→ **Exercise requirements**
Reproduce each line of the entries that carries "Salida".

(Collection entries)
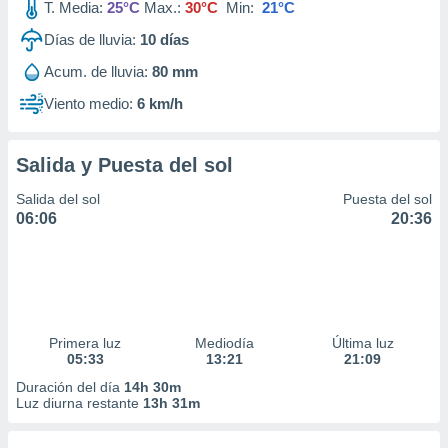
T. Media:
25°C
Max.:
30°C
Min:
21°C
Días de lluvia:
10
días
Acum. de lluvia:
80 mm
Viento medio:
6 km/h
Salida y Puesta del sol
Salida del sol
Puesta del sol
06:06
20:36
Primera luz
Mediodía
Última luz
05:33
13:21
21:09
Duración del día
14h 30m
Luz diurna restante
13h 31m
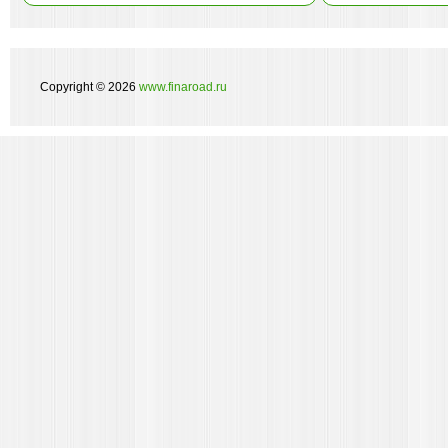
Copyright © 2026
www.finaroad.ru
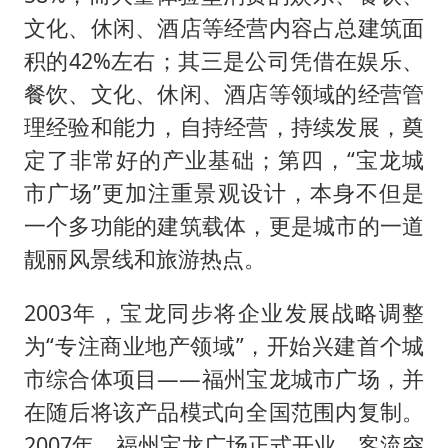
文化、休闲、酒店等经营内容占总建筑面
积的42%左右；其三是公司凭借在娱乐、
餐饮、文化、休闲、酒店等领域的经营管
理经验和能力，自持经营，持续发展，奠
定了非常好的产业基础；第四，“宝龙城
市广场”更加注重景观设计，本身不但是
一个多功能的建筑载体，更是城市的一道
靓丽风景线和旅游热点。
2003年，宝龙同步将企业发展战略调整
为“专注商业地产领域”，开始兴建首个城
市综合体项目——福州宝龙城市广场，并
在随后将该产品模式向全国范围内复制。
2007年，福州宝龙广场正式开业，客流突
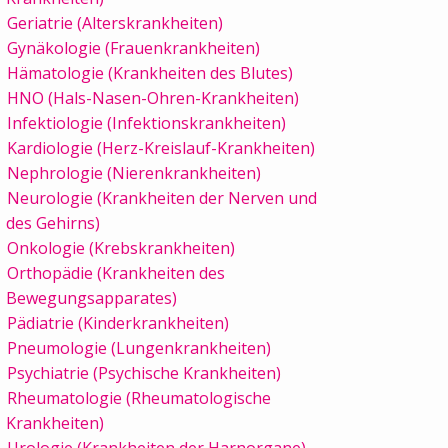
Geriatrie (Alterskrankheiten)
Gynäkologie (Frauenkrankheiten)
Hämatologie (Krankheiten des Blutes)
HNO (Hals-Nasen-Ohren-Krankheiten)
Infektiologie (Infektionskrankheiten)
Kardiologie (Herz-Kreislauf-Krankheiten)
Nephrologie (Nierenkrankheiten)
Neurologie (Krankheiten der Nerven und
des Gehirns)
Onkologie (Krebskrankheiten)
Orthopädie (Krankheiten des
Bewegungsapparates)
Pädiatrie (Kinderkrankheiten)
Pneumologie (Lungenkrankheiten)
Psychiatrie (Psychische Krankheiten)
Rheumatologie (Rheumatologische
Krankheiten)
Urologie (Krankheiten der Harnorgane)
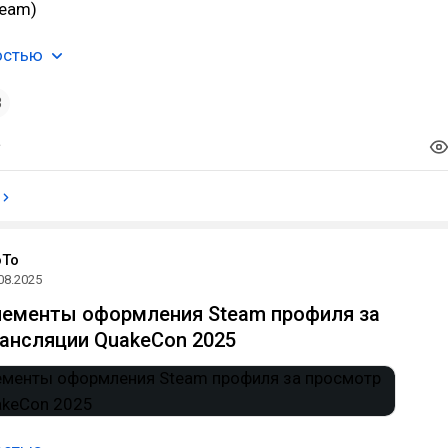
team)
остью
3
oTo
08.2025
лементы оформления Steam профиля за
ансляции QuakeCon 2025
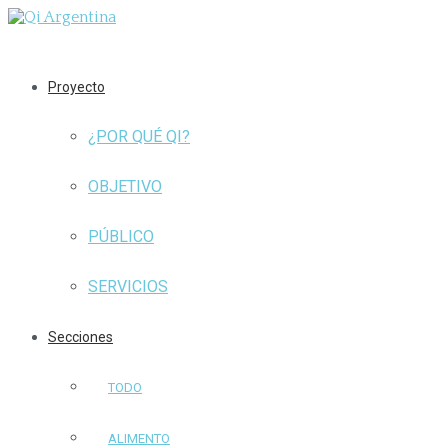
Proyecto
¿POR QUÉ QI?
OBJETIVO
PÚBLICO
SERVICIOS
Secciones
TODO
ALIMENTO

→ **Answer section**
Salida y Puesta del sol
Salida del sol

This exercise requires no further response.